Exercise: Using the material below, work out how many lines contain "Andrzej". Only the number is wanted.

Data to process:
══════════════════════════════

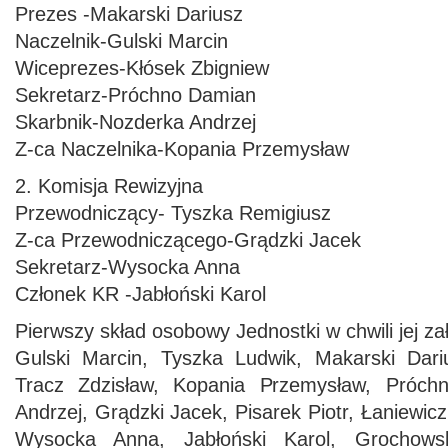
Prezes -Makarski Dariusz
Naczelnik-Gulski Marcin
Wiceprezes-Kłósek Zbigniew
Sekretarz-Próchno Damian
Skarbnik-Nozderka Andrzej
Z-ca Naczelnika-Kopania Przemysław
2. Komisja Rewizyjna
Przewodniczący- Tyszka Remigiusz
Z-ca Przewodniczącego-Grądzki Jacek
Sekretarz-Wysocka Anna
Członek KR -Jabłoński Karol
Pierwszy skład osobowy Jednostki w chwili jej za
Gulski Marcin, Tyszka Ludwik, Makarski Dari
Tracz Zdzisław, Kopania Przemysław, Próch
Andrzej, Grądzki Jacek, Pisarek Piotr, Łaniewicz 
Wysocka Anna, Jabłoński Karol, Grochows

══════════════════════════════

Response: 2